Amazon Q Business features

Conversational interface

Through a conversational experience, Amazon Q Business finds and synthesizes information from across your enterprise. This helps your employees have tailored conversations, ask questions and get accurate answers, brainstorm ideas, summarize lengthy reports, generate content, and take actions.

Amazon Q Business provides references and citations to the sources used to generate its answers, building user trust.

Amazon Q Business can start new conversations or continue an existing dialogue. You can ask a question, receive a response, and then ask follow-up questions and add new information while keeping the context from the previous answer.

Amazon Q Business provides thumbs-up and thumbs-down buttons for every interaction, so you can give feedback on whether the response was useful or not.

Amazon Q Business allows end users to upload files and perform tasks like summarization, Q&A, or data analysis.

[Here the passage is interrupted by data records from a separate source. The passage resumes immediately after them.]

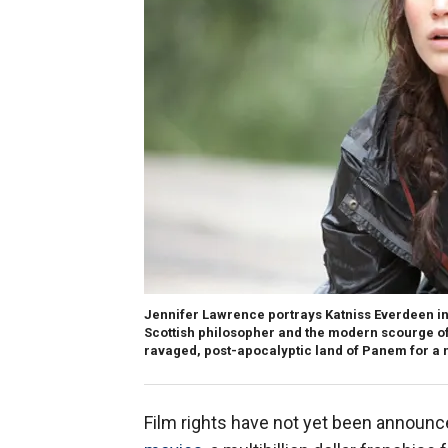
Jennifer Lawrence portrays Katniss Everdeen in
Scottish philosopher and the modern scourge of 
ravaged, post-apocalyptic land of Panem for a
Film rights have not yet been announc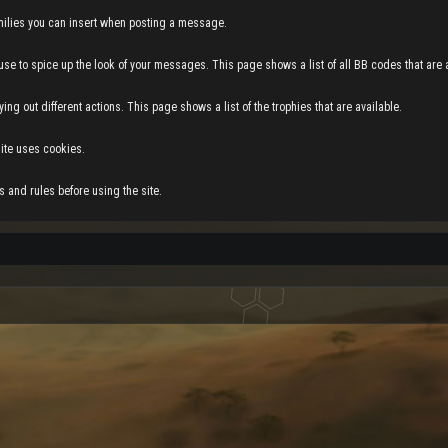
 smilies you can insert when posting a message.
use to spice up the look of your messages. This page shows a list of all BB codes that are a
ing out different actions. This page shows a list of the trophies that are available.
ite uses cookies.
 and rules before using the site.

Amazon Q Business handles the heavy lifting for you—there’s no need to manage complex machine learning (ML) infrastructure or models. Amazon Q Business connects to your data using pre-built connectors that support user access control. It has a built-in semantic document retriever and a ready-to-deploy chat interface for end users to allow for easy deployment.

Amazon Q Business offers pre-built connectors to over 40 supported data sources, including Amazon Simple Storage Service (Amazon S3), Microsoft SharePoint, Salesforce, and Atlassian Confluence. For more information about Amazon Q Business supported data source connectors, see Amazon Q connectors.


Amazon Q Business supports access control for your data so that users receive the right responses based on their permissions. You can integrate Amazon Q Business with your external SAML 2.0–supported identity provider (such as Okta, Azure AD, and Ping Identity) to manage user authentication and authorization.

Amazon Q Business offers administrator controls to enable or disable the following capabilities: (1) Restrict responses to enterprise content only or use its own knowledge to respond to queries when there is no relevant content in the enterprise repository. (2) Define blocked topics. (3) Set the context for optimal responses.